Ninguém chegou tão perto de nos salvar quanto Geraldo Vandré. Logo em seus primeiros sucessos, em parceria com Carlos Lyra, já se anunciava um predestinado. Ele tinha o refinamento dum Jobim e a pureza dum Gonzaga. A ousadia vanguardista e a humildade popular. O brilho do luar e a poeira da terra. A poesia mais certeira. O ideal mais claro. A arte mais radical. Geraldo era o melhor.
Então veio 68. Em novembro, o Festival. No Festival, a canção. A maior de todas. A mais sublime. A mais poderosa. A canção que poderia nos ter salvo. Geraldo lhe pôs um título evasivo: “Pra não dizer que não falei das flores”. E lhe deu versos que entraram pra história. A mesma história que, um mês depois, traria o AI-5.

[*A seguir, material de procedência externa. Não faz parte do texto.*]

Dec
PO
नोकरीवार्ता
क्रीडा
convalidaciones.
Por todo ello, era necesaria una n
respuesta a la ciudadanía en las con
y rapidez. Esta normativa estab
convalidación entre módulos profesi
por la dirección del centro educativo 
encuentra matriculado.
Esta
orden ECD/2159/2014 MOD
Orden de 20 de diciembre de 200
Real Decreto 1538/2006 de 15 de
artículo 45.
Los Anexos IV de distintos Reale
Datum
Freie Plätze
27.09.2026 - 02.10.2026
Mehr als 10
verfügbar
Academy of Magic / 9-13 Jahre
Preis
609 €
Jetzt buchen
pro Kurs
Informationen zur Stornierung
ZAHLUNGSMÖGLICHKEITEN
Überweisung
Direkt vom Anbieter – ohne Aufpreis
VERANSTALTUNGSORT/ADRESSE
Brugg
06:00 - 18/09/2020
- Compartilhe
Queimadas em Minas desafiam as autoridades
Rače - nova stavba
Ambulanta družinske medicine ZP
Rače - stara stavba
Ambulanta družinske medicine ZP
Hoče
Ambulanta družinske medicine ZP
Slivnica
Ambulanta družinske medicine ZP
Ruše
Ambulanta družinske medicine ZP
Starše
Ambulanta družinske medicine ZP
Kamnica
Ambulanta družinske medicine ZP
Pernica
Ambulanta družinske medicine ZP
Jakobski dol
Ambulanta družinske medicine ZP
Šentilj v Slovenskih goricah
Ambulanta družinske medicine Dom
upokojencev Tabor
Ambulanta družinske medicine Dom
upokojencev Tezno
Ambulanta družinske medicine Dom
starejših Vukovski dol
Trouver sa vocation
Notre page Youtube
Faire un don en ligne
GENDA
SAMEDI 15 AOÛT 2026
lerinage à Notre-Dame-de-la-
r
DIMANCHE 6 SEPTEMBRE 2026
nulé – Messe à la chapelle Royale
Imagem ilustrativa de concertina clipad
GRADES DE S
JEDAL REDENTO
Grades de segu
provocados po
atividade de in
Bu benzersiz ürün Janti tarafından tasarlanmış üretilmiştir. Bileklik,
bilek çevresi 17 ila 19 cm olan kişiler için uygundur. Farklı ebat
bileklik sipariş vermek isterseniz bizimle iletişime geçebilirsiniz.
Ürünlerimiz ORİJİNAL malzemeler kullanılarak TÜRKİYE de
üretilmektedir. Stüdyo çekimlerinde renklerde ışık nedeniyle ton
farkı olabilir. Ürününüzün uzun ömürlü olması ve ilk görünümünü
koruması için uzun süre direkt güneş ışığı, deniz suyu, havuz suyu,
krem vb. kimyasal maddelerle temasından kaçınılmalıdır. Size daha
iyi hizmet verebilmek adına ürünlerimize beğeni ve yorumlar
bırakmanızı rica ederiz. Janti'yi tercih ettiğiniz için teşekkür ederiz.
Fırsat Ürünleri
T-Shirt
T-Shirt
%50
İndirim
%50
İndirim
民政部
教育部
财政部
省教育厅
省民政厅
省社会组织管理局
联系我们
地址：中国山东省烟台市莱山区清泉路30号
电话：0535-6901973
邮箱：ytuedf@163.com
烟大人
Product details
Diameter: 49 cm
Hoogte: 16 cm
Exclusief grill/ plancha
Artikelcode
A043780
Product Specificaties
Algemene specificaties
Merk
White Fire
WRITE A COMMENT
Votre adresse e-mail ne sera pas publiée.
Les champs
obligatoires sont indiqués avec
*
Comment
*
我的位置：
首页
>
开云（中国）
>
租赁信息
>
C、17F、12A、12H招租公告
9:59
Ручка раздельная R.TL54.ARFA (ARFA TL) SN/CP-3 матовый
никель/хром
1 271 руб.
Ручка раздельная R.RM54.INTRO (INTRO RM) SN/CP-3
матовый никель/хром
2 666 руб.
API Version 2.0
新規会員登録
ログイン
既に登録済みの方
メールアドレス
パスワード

Há um grande mistério a partir da daí. Geraldo partiu pro exílio. Quando voltou, foi vigiado. De repente calou-se. Há que se respeitar seu silêncio. Há que se adivinhar silenciosamente suas causas. Sua poesia era poderosa demais. “A certeza na frente, a história na mão” – diz um daqueles versos. Geraldo ensinava que a vida tinha uma razão: seguir a certeza, fazer a história. Num sopro da mais clara inspiração, ele compreendeu o que poderia nos salvar.
Mas os soldados, amados ou não, haviam aprendido a lição antiga: “viver sem razão”. A voz de Geraldo caiu no silêncio. A salvação não veio. E o país seguiu sua história, escura e muda, só esperando acontecer.